A JS function takes a uid parameter from the POST body.
What you did was simply incrementing that integer, manually.
The script provided by @emdeh is doing just that.
There is no hash…
I also confirm that curl -O $url/$link took me out of my misery. For some mysterious reason the .TXT flag was empty when using wget.
Also, the phrasing is wrong. The question implies that the PDF document contains a TXT file, or a flag perhaps.
Repeat what you learned in this section to get a list of documents of the first 20 user uid’s in /documents.php, one of which should have a ‘.txt’ file with the flag.
[…] a list of documents […] one of which should have a .TXT file […]
A document does not HAVE a .TXT file…
A document is of .TXT file format.
A document is a .TXT file.
While I was stuck fixing my script the phrasing of that question weirded me out. If you are pernickety like me, don’t look no more. You are looking for a TXT file, not a PDF document.
My issue is I expect the question to be what’s covered in the section. At no point did they mention anything about how to do it through POST requests. Yeah think out of the box and all that but for someone that’s a beginner it’s very difficult to think outside of the box until you understand how to think inside of the box first. And while it only took me 5 minutes to find this flag it’s still bad teaching practice to structure a lesson like this.

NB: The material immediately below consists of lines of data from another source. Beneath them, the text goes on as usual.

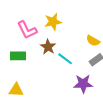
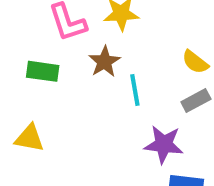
cyan line: (65, 59) -> (135, 90), turned 35

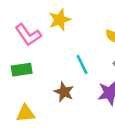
brown star: (104, 62) -> (64, 92), moved

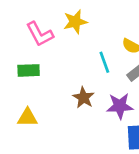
cyan line: (82, 64) -> (104, 62), moved
brown star: (64, 92) -> (83, 98), moved

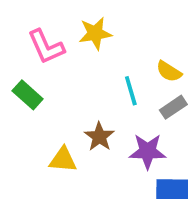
green rectangle: (29, 70) -> (28, 95), turned 40
yellow triangle: (27, 118) -> (63, 160), moved

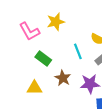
green rectangle: (28, 95) -> (43, 58), moved
yellow triangle: (63, 160) -> (34, 88), moved

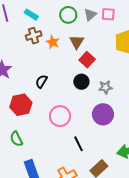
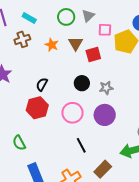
pink square: (108, 14) -> (105, 30), moved
brown cross: (34, 36) -> (22, 39), moved
red square: (87, 60) -> (93, 55), moved, turned 35
red hexagon: (21, 105) -> (37, 108), moved
pink circle: (60, 116) -> (72, 113), moved

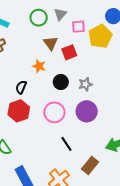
orange star: (52, 45) -> (39, 66), moved

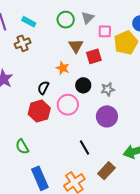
pink circle: (54, 112) -> (68, 105), moved

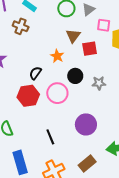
brown cross: (23, 43) -> (21, 26), turned 35
purple circle: (107, 116) -> (86, 124), moved
black line: (84, 147) -> (50, 137), moved

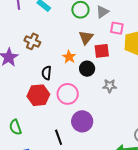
brown cross: (21, 26) -> (32, 41), moved
black semicircle: (35, 73) -> (46, 73), turned -32
black circle: (75, 76) -> (87, 69), moved
purple circle: (86, 124) -> (82, 121), moved

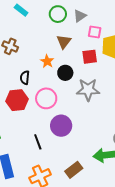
red square: (102, 51) -> (90, 57), moved
gray star: (110, 86) -> (88, 90), size x1.6

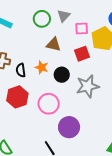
brown triangle: (64, 42) -> (54, 45), turned -42
black semicircle: (25, 78) -> (21, 70), moved
red hexagon: (17, 100) -> (17, 97), moved

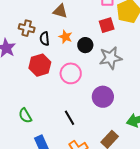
brown triangle: (54, 45) -> (60, 11), moved
purple circle: (69, 127) -> (103, 97), moved

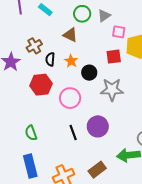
brown cross: (27, 28) -> (34, 46), turned 35
green semicircle: (25, 116) -> (31, 133), moved
black line: (70, 118) -> (73, 132), moved

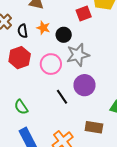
gray star: (112, 90) -> (78, 55), moved
brown rectangle: (97, 170) -> (94, 127), turned 60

For anyone who is also stuck and is sick of trying to fix the errors the script throws at you:
Burp Intruder → fuzz where the “id” should be found (make sure you check what method the web app uses to transmit the uid) → check which response has largest size, open manually via browser → open flag → gg
For my fellow ethical hackers here, you might correct or adjust my approach if anything is unnecessary, I am just a noob myself who got the flag.